Regra “PER SE” no direito antitruste brasileiro: um grande erro

Eduardo Molan Gaban

Desde o surgimento do sistema brasileiro de defesa da concorrência, é possível observar uma forte influência dos conceitos norte-americanos na sua estruturação. Por exemplo: para a avaliação da ocorrência de um ilícito antitruste no Brasil, sistematizaram-se duas metodologias “importadas” do direito norte-americano para a análise de casos concretos: a regra da razão e a regra “per se”. A diferença entre essas duas regras reside na quantidade de informação necessária antes da tomada de uma decisão pelo tribunal administrativo.

A partir da aplicação do padrão analítico “per se”, a conduta é considerada ilícita independentemente do contexto em que foi praticada, sendo desnecessária a análise de estrutura de mercado e de poder econômico do agente. Referida regra determina que, uma vez configuradas certas práticas, o ato poderá ser julgado como ilegal sem qualquer necessidade de aprofundamento das investigações[i].

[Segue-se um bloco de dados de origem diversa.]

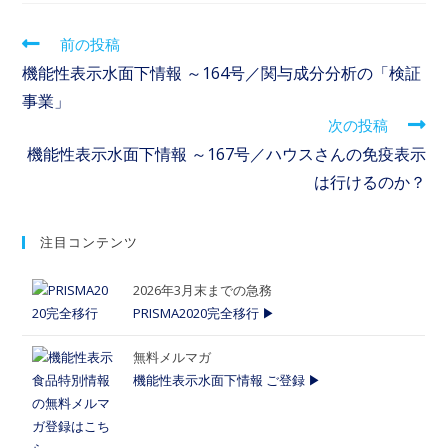
前の投稿
機能性表示水面下情報 ～164号／関与成分分析の「検証
事業」
次の投稿
機能性表示水面下情報 ～167号／ハウスさんの免疫表示
は行けるのか？
注目コンテンツ
2026年3月末までの急務
PRISMA2020完全移行 ▶
無料メルマガ
機能性表示水面下情報 ご登録 ▶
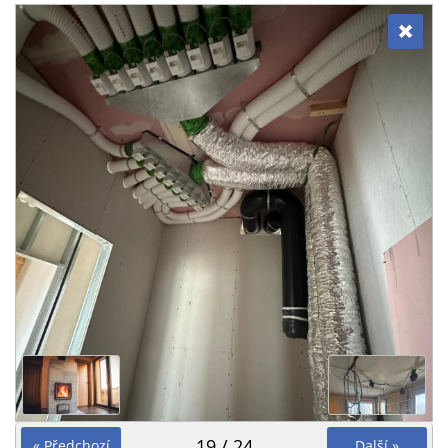
19 / 24
« Předchozí
Další »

Por meio da metodologia da razão, por sua vez, a conduta não pode ser, de pronto (ou pela mera identificação de sua existência), considerada ilícita. Esta regra apenas considera ilegais as práticas que restrinjam a concorrência de forma não razoável, sem justificativa. Em sendo aplicável esta regra, para que se chegue a uma conclusão sobre a ilicitude ou não da conduta, é necessária uma avaliação completa e detalhada de todas as circunstâncias envolvendo o caso sob análise, com verificação dos efeitos líquidos negativos para a concorrência, para que somente então seja considerada anticoncorrencial.

Muito embora a importação destes conceitos dos EUA possua inegável utilidade prática no processo de aplicação de leis antitruste, antes da simples adoção de tais padrões de forma automática é necessário avaliar se haveria substrato de validade jurídica no Brasil. Nesse sentido, infelizmente, não há disposição normativa no ordenamento jurídico brasileiro, muito menos na Lei Antitruste, que incorpore a regra “per se” e permita sua utilização nos procedimentos administrativos sancionadores ou mesmo nos processos judiciais.

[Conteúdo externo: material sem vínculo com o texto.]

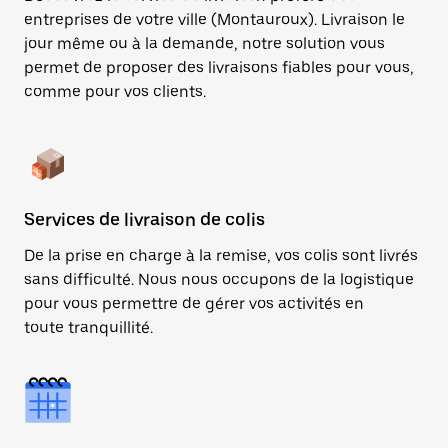
entreprises de votre ville (Montauroux). Livraison le
jour même ou à la demande, notre solution vous
permet de proposer des livraisons fiables pour vous,
comme pour vos clients.
Services de livraison de colis
De la prise en charge à la remise, vos colis sont livrés
sans difficulté. Nous nous occupons de la logistique
pour vous permettre de gérer vos activités en
toute tranquillité.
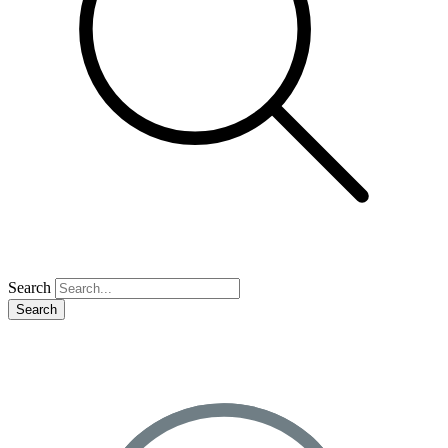
Search
Search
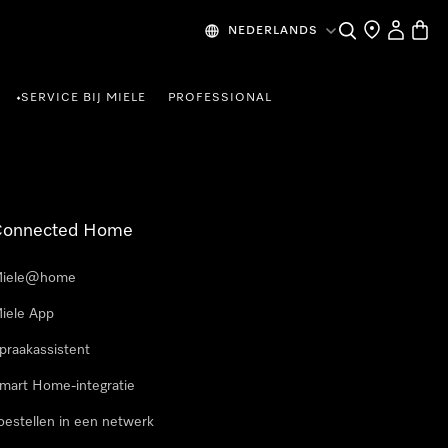
Wat zoek je?
Dealer zoeke
Mijn Acco
Winke
NEDERLANDS
SERVICE BIJ MIELE
PROFESSIONAL
•
Connected Home
iele@home
iele App
praakassistent
mart Home-integratie
oestellen in een netwerk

A Lei nº 12.529/11 dispõe, em seu artigo 36, caput, que as condutas anticompetitivas a serem submetidas ao julgamento pressupõem uma análise de efeitos. Em que pese a lei não defina expressamente sobre a aplicabilidade da regra “per se” ou da razão, a interpretação que se extrai é a de que qualquer análise a ser feita pelo CADE não pode se ancorar em presunções e deve, necessariamente, avaliar os efeitos decorrentes da prática. Nesse sentido, se aproximaria mais da regra da razão, em que é necessária a demonstração dos efeitos em um caso concreto.

A explicação para a utilização da análise “per se” nos casos de cartéis hard core reside no fato de que, ainda que fosse feita uma análise pela regra da razão, esta sempre resultaria em um efeito líquido social negativo, pois a premissa é da existência do poder de mercado e de ser nulo qualquer efeito compensatório em cadeias industriais concentradas em seus diferentes elos. Assim, justifica-se a análise dos cartéis hard core sob a ótica “per se” pela alegada economia processual.

Se em tese o argumento seduz, na prática ele é inviável segundo o sistema jurídico brasileiro, sobretudo por carecer de qualquer previsão legal para tanto. Sua inaplicabilidade fica ainda mais evidente quando consideramos a natureza penal da norma dispositiva contida no art. 36, da Lei Antitruste. Sendo assim, por mais sedutor que seja ao aplicador da norma adotar o padrão “per se” para casos de cartéis clássicos, é imprescindível que seja demonstrada a posição dominante no caso concreto (não apenas a presunção em função da participação de mercado), além é claro de demonstrar-se e provar-se o envolvimento dos acusados e os efeitos negativos de suas práticas.

Por mais cristalina que seja a hermenêutica nesse tema, lacunas e inconsistências marcam a jurisprudência do CADE sobre a questão: o cartel clássico deve ser analisado sob a regra da razão, sob a regra “per se” ou, ainda, como infração por objeto?[1]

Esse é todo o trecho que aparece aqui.